Retype word for word the stretch of entries below from the line that has "Тест используется для прогнозирования" through the line that has "2026-07-27 19:23", and omit the pictures.

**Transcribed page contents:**
- Opening Delimiter -

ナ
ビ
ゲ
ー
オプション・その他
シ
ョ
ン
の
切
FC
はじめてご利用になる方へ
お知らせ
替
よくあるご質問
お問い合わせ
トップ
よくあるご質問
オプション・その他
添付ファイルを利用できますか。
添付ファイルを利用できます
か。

- Closing Delimiter -
- Opening Delimiter -

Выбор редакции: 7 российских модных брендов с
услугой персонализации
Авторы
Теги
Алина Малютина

- Closing Delimiter -
- Opening Delimiter -

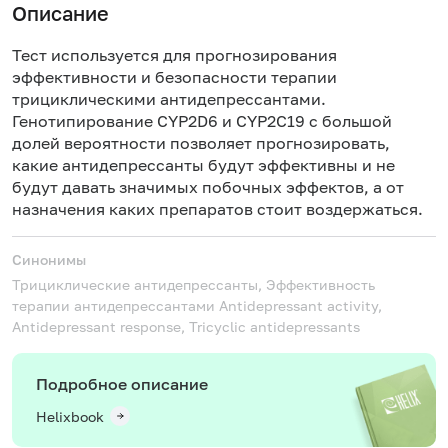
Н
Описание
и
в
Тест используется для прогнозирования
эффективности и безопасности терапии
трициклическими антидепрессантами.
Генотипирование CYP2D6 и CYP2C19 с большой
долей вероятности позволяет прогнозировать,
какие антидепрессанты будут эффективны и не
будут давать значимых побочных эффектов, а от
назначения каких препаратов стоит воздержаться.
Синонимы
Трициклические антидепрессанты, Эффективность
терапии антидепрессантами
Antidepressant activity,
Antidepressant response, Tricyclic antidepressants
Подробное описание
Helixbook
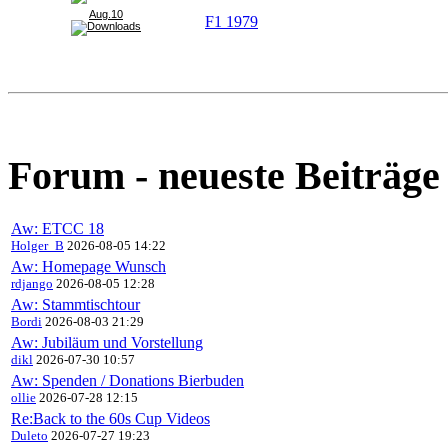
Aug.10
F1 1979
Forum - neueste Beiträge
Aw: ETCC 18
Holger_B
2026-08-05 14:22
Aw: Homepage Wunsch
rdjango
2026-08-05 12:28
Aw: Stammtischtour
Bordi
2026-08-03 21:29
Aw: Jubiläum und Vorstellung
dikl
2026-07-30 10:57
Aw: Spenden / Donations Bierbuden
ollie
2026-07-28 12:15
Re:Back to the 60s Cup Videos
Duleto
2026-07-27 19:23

- Closing Delimiter -

**Written answer:**
Тест используется для прогнозирования
эффективности и безопасности терапии
трициклическими антидепрессантами.
Генотипирование CYP2D6 и CYP2C19 с большой
долей вероятности позволяет прогнозировать,
какие антидепрессанты будут эффективны и не
будут давать значимых побочных эффектов, а от
назначения каких препаратов стоит воздержаться.
Синонимы
Трициклические антидепрессанты, Эффективность
терапии антидепрессантами
Antidepressant activity,
Antidepressant response, Tricyclic antidepressants
Подробное описание
Helixbook
Aug.10
F1 1979
Forum - neueste Beiträge
Aw: ETCC 18
Holger_B
2026-08-05 14:22
Aw: Homepage Wunsch
rdjango
2026-08-05 12:28
Aw: Stammtischtour
Bordi
2026-08-03 21:29
Aw: Jubiläum und Vorstellung
dikl
2026-07-30 10:57
Aw: Spenden / Donations Bierbuden
ollie
2026-07-28 12:15
Re:Back to the 60s Cup Videos
Duleto
2026-07-27 19:23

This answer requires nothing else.